New Delhi: Want to write a memoir, a work of reportage or a thickly-footnoted academic study? A fellowship provides support to such writing of non-fiction books on topics related to economics, politics or culture in post-Independence India.
The New India Foundation fellowships are awarded biennially to Indian citizens for a period of one year and carry a stipend of Rs 1.5 lakh a month in addition to editorial and publishing support.
In a statement, the foundation has announced August 31 as the deadline for applications for the tenth edition of its fellowship programme.
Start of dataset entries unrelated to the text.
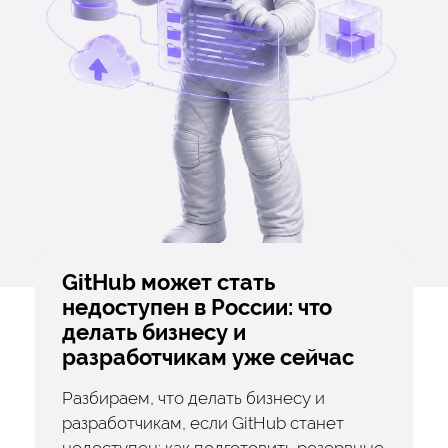
GitHub может стать
недоступен в России: что
делать бизнесу и
разработчикам уже сейчас
Разбираем, что делать бизнесу и
разработчикам, если GitHub станет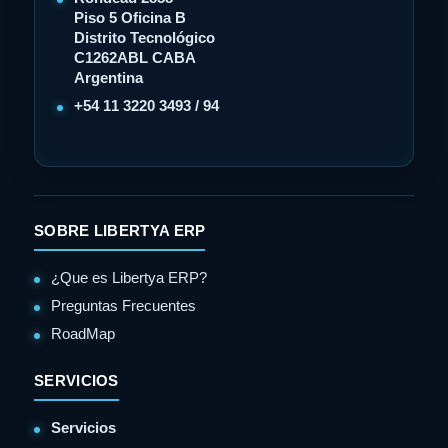
Piso 5 Oficina B
Distrito Tecnológico
C1262ABL CABA
Argentina
+54 11 3220 3493 / 94
SOBRE LIBERTYA ERP
¿Que es Libertya ERP?
Preguntas Frecuentes
RoadMap
SERVICIOS
Servicios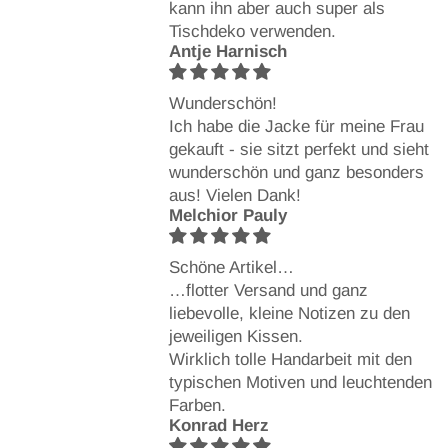
kann ihn aber auch super als
Tischdeko verwenden.
Antje Harnisch
Wunderschön!
Ich habe die Jacke für meine Frau
gekauft - sie sitzt perfekt und sieht
wunderschön und ganz besonders
aus! Vielen Dank!
Melchior Pauly
Schöne Artikel…
…flotter Versand und ganz
liebevolle, kleine Notizen zu den
jeweiligen Kissen.
Wirklich tolle Handarbeit mit den
typischen Motiven und leuchtenden
Farben.
Konrad Herz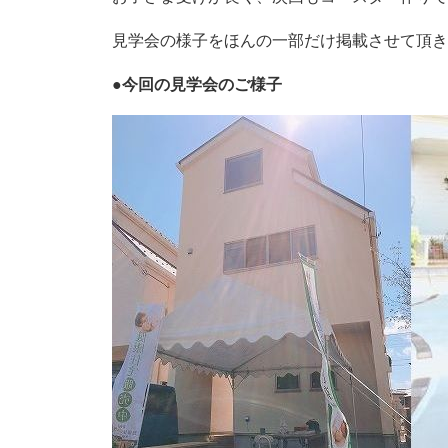
見学会の様子をほんの一部だけ掲載させて頂
●今回の見学会のご様子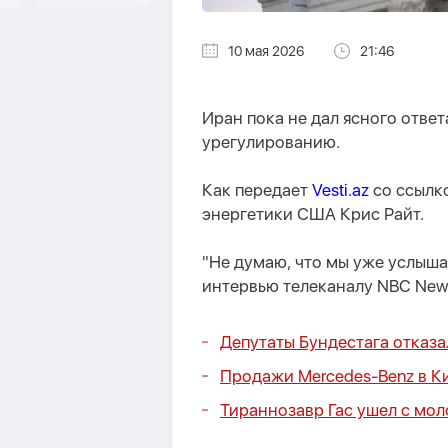
10 мая 2026
21:46
Иран пока не дал ясного отве
урегулированию.
Как передает
Vesti.az
со ссылк
энергетики США Крис Райт.
"Не думаю, что мы уже услышал
интервью телеканалу NBC New
Депутаты Бундестага отказа
Продажи Mercedes-Benz в К
Тираннозавр Гас ушел с мол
The selected fellows will join a community of 21 published authors.
The proposals for the fellowship need to be oriented towards publication and outline a road map towards that destination, it said.
Spearheaded by Ramachandra Guha, Nandan Nilekani, Srinath Raghavan, Manish Sabharwal and Niraja Gopal Jayal, the foundation strives to foster interest in documenting the dynamic and rich landscape of post-Independence India and to encourage high-quality research.
Some of the works of non-fiction supported by the foundation and published in recent years include Rahul Pandita's "Our Moon Has Blood Clots", Akshaya Mukul's "Gita Press and the Making of Hindu India", Amrita Shah's "Ahmedabad: A City in the World", and Saba Dewan's "Tawaifnama" to name a few.
According to founding trustee Guha, the foundation has published "more than 20 outstanding works of history and non-fiction, many by younger writers that have won a sheaf of prestigious awards".
"Our ongoing fellowship programme aims to catalyse and produce many more such books that will illuminate in different ways the history and politics of India since Independence," he said.
Based in Bengaluru, the New India Foundation encourages breakthrough research on contemporary Indian history by awarding fellowships to gifted, energetic, scholars and writers.